Originally created by Rackspace and NASA in 2010, OpenStack is an open source cloud software platform supported by hundreds of vendors, including some of the biggest names in tech: HP, Intel, Dell, and IBM to name a few. The wide support has resulted in open APIs designed to be as platform-agnostic as possible, scaling over a multitude of different environments. OpenStack is compatible with public cloud offerings from Amazon EC2 and S –and (with a little effort) AWS and Google Compute Engine. This is why it’s in use with firms like EBay, PayPal, Cisco, and the famous CERN research center. It makes sense to manage your clouds with OpenStack.
Ceph began life in 2004 as the brain child of Sage Weill: a college dissertation in support of his PhD in Computer Science at the University of California, Santa Cruz. On completing his master’s degree Weill had started his own hosting company, but had struggled with the cost of proprietary storage. With the support of a grant from the US Department of Energy, Weill went back to school at the University of California and set out to create his own storage platform, a platform with no single point of failure, self-healing, with replication to make it highly fault tolerant, and scalable to the exabyte level. Over the next decade, through a number of commercial iterations and with support from the open source community, Weill succeeded.
At the heart of Ceph are CRUSH and RADOS.
CRUSH: Just as with any distributed file system, files placed into a Ceph cluster are “striped” so that consecutive segments are stored on different physical storage nodes using CRUSH – Controlled Replication Under Scalable Hashing a hash-based algorithm that calculates how and where to store and retrieve data. CRUSH allows clients to communicate directly with storage devices without a central dictionary or index server to manage object locations.

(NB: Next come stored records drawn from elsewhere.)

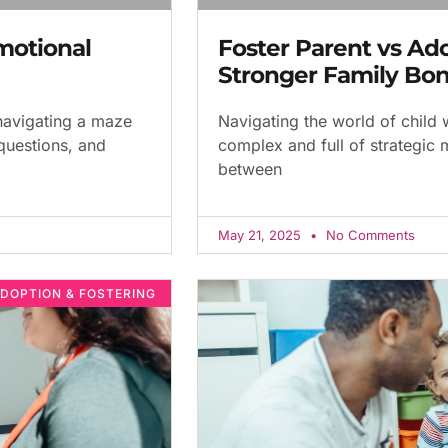
motional
Foster Parent vs Ad
Stronger Family Bo
 navigating a maze
Navigating the world of child 
 questions, and
complex and full of strategic
between
May 21, 2025
No Comments
DOPTION & FOSTERING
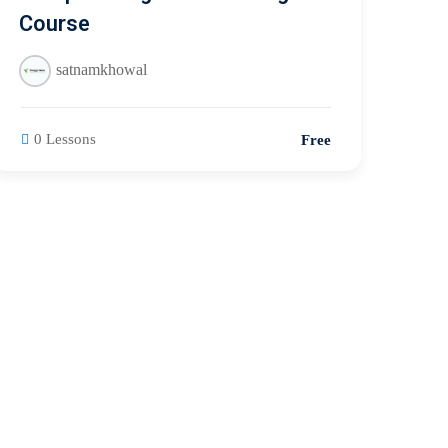
Course
satnamkhowal
0 Lessons
Free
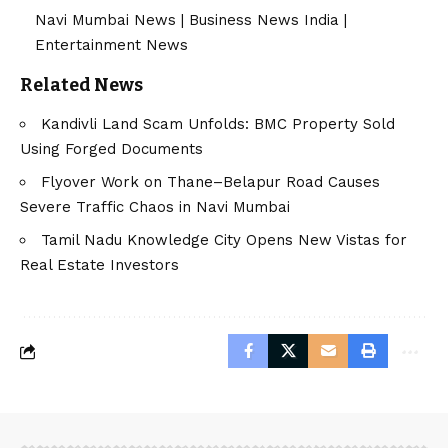
Navi Mumbai News
|
Business News India
|
Entertainment News
Related News
Kandivli Land Scam Unfolds: BMC Property Sold
Using Forged Documents
Flyover Work on Thane–Belapur Road Causes
Severe Traffic Chaos in Navi Mumbai
Tamil Nadu Knowledge City Opens New Vistas for
Real Estate Investors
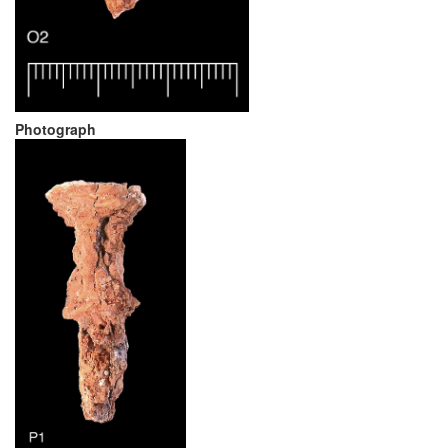
Photograph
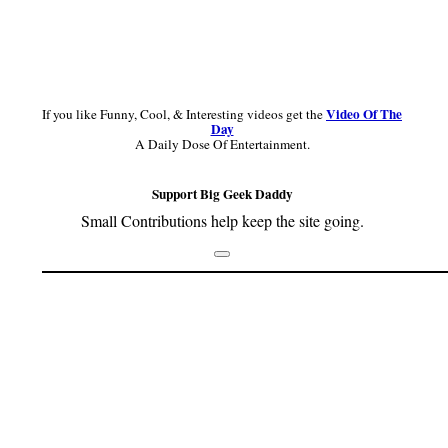
Video Of The
If you like Funny, Cool, & Interesting videos get the
Day
A Daily Dose Of Entertainment.
Support Big Geek Daddy
Small Contributions help keep the site going.
Footer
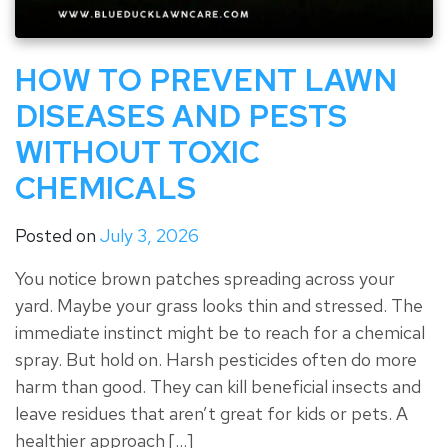
HOW TO PREVENT LAWN
DISEASES AND PESTS
WITHOUT TOXIC
CHEMICALS
Posted on
July 3, 2026
You notice brown patches spreading across your
yard. Maybe your grass looks thin and stressed. The
immediate instinct might be to reach for a chemical
spray. But hold on. Harsh pesticides often do more
harm than good. They can kill beneficial insects and
leave residues that aren’t great for kids or pets. A
healthier approach […]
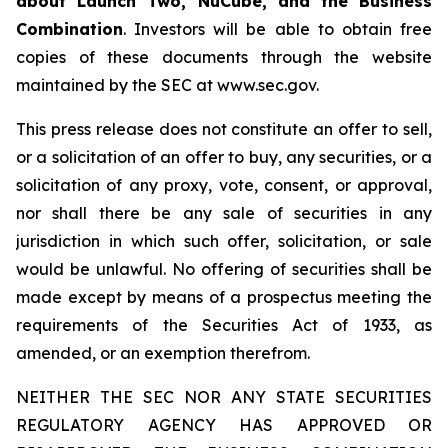
about Launch Two, NuCube, and the Business
Combination
. Investors will be able to obtain free
copies of these documents through the website
maintained by the SEC at www.sec.gov.
This press release does not constitute an offer to sell,
or a solicitation of an offer to buy, any securities, or a
solicitation of any proxy, vote, consent, or approval,
nor shall there be any sale of securities in any
jurisdiction in which such offer, solicitation, or sale
would be unlawful. No offering of securities shall be
made except by means of a prospectus meeting the
requirements of the Securities Act of 1933, as
amended, or an exemption therefrom.
NEITHER THE SEC NOR ANY STATE SECURITIES
REGULATORY AGENCY HAS APPROVED OR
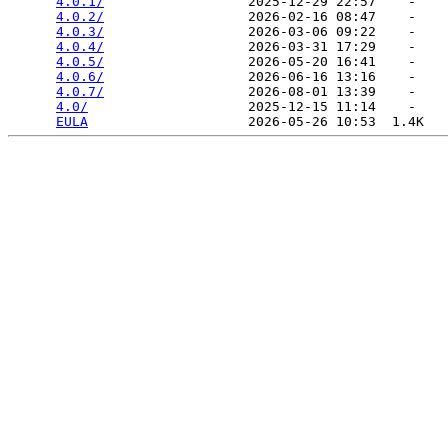
4.0.1/
                  2025-12-29 22:57    -   

4.0.2/
                  2026-02-16 08:47    -   

4.0.3/
                  2026-03-06 09:22    -   

4.0.4/
                  2026-03-31 17:29    -   

4.0.5/
                  2026-05-20 16:41    -   

4.0.6/
                  2026-06-16 13:16    -   

4.0.7/
                  2026-08-01 13:39    -   

4.0/
                    2025-12-15 11:14    -   

EULA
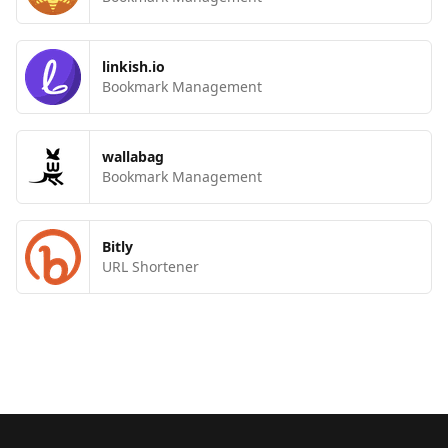
linkish.io
Bookmark Management
wallabag
Bookmark Management
Bitly
URL Shortener
Footer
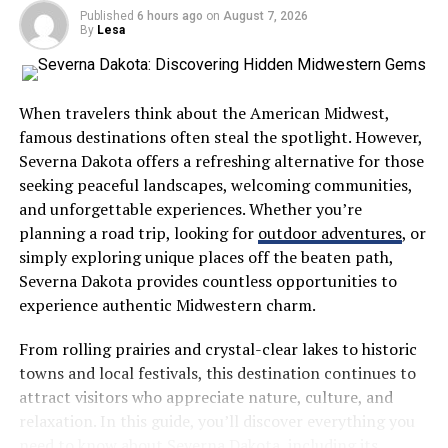
getting into matching plaid or star-patterned pajamas.
Published
6 hours ago
on
August 7, 2026
The soft fabric would feel good after such a busy day
By
Lesa
filled with joy. The toddler who was running around with
sparklers now rests comfortably in his sister’s matching
pajama top. Grandparents, parents, and children
When travelers think about the American Midwest,
participate in this cozy family bonding ritual that brings
famous destinations often steal the spotlight. However,
the holiday’s happiness long into the night.
Severna Dakota offers a refreshing alternative for those
seeking peaceful landscapes, welcoming communities,
The creativity in pairing July 4th apparel with family
and unforgettable experiences. Whether you’re
pajamas is how it brings together various pieces of your
planning a road trip, looking for
outdoor adventures
, or
festivities in a single narrative. The story starts in the
simply exploring unique places off the beaten path,
morning with vibrant, crisp clothes for parades and
Severna Dakota provides countless opportunities to
barbecues. Dad could wear a navy polo with subtle star
experience authentic Midwestern charm.
detailing while mom dresses in a stylish sundress made
of gingham. The kids would complete their look with
From rolling prairies and crystal-clear lakes to historic
red, white, and blue separates. No matter where your
towns and local festivals, this destination continues to
family went, you would all stride as one. With your 4th
attract visitors who appreciate nature, culture, and
of July apparel, the whole family would stand out
relaxation. In this guide, you’ll discover everything you
together in crowded places as they proudly showed off
need to know about Severna Dakota, including its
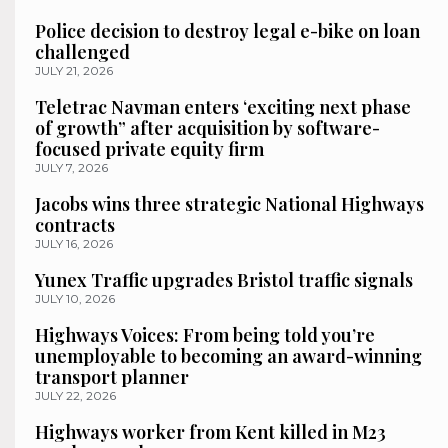
Police decision to destroy legal e-bike on loan
challenged
JULY 21, 2026
Teletrac Navman enters ‘exciting next phase
of growth” after acquisition by software-
focused private equity firm
JULY 7, 2026
Jacobs wins three strategic National Highways
contracts
JULY 16, 2026
Yunex Traffic upgrades Bristol traffic signals
JULY 10, 2026
Highways Voices: From being told you’re
unemployable to becoming an award-winning
transport planner
JULY 22, 2026
Highways worker from Kent killed in M23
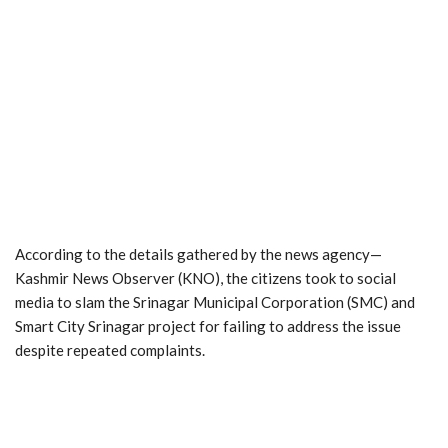
According to the details gathered by the news agency—
Kashmir News Observer (KNO), the citizens took to social
media to slam the Srinagar Municipal Corporation (SMC) and
Smart City Srinagar project for failing to address the issue
despite repeated complaints.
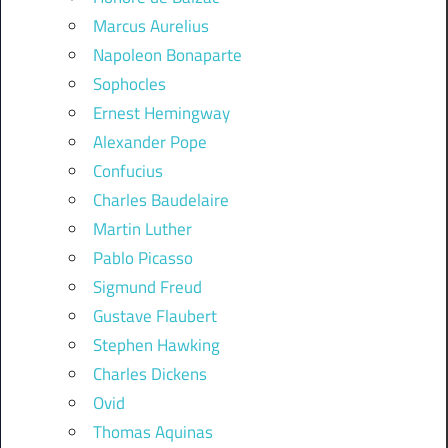
Marcus Aurelius
Napoleon Bonaparte
Sophocles
Ernest Hemingway
Alexander Pope
Confucius
Charles Baudelaire
Martin Luther
Pablo Picasso
Sigmund Freud
Gustave Flaubert
Stephen Hawking
Charles Dickens
Ovid
Thomas Aquinas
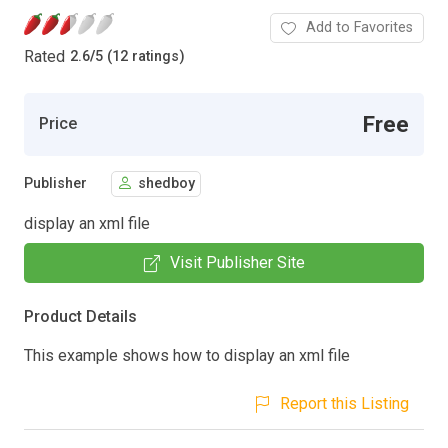
Add to Favorites
Rated
2.6
/
5 (12 ratings)
Free
Price
Publisher
shedboy
display an xml file
Visit Publisher Site
Product Details
This example shows how to display an xml file
Report this Listing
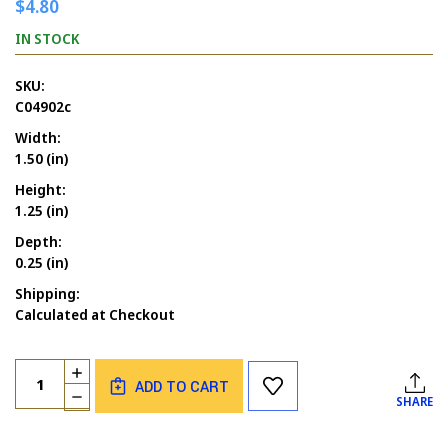
$4.80
IN STOCK
SKU:
C04902c
Width:
1.50 (in)
Height:
1.25 (in)
Depth:
0.25 (in)
Shipping:
Calculated at Checkout
Current
Quantity:
INCREASE
Stock:
ADD TO CART
QUANTITY
DECREASE
SHARE
OF
QUANTITY
COFFEE
OF
CUP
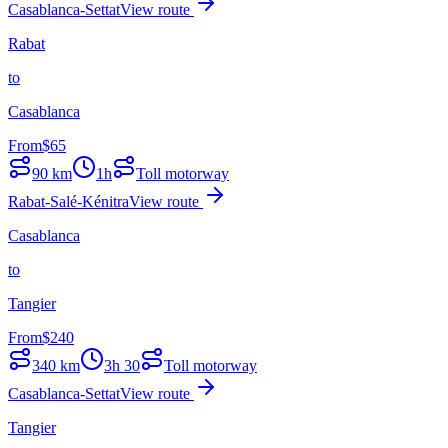
Casablanca-Settat
View route
Rabat
to
Casablanca
From
$
65
90
km
1h
Toll motorway
Rabat-Salé-Kénitra
View route
Casablanca
to
Tangier
From
$
240
340
km
3h 30
Toll motorway
Casablanca-Settat
View route
Tangier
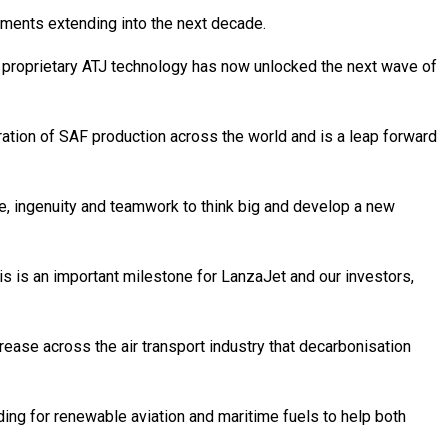
ements extending into the next decade.
’s proprietary ATJ technology has now unlocked the next wave of
eration of SAF production across the world and is a leap forward
ce, ingenuity and teamwork to think big and develop a new
is is an important milestone for LanzaJet and our investors,
ease across the air transport industry that decarbonisation
ng for renewable aviation and maritime fuels to help both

It thus enables Ceph clusters to both store and retrieve data very quickly and access more data concurrently, thereby improving throughput.
RADOS – file block and object storage in a single platform: The Reliable Autonomic Distributed Object Store provides applications with object, bloc, and file system storage in a sing unified storage cluster. This makes Ceph flexible, highly reliable and easy to manage. RADOS enables vast scalability―thousands of client hosts or KVMs accessing petabytes to exabytes of data. All applications can use the object, block or file system interfaces to the same RADOS cluster simultaneously, meaning Ceph storage systems can serve as a flexible foundation for all of your data storage needs.
Build your own: Using Ceph, you use “white boxes”―whatever commodity x86 hardware you choose (or even your older end-of-life storage arrays). Because you are free to use commodity hardware and whatever you have to hand, you can avoid being locked into proprietary platforms and all the costs they entail: choosing software defined storage on Ceph can generate cost savings of up to 50 percent― and for today’s hard pressed storage administrator, that’s something that has to be investigated.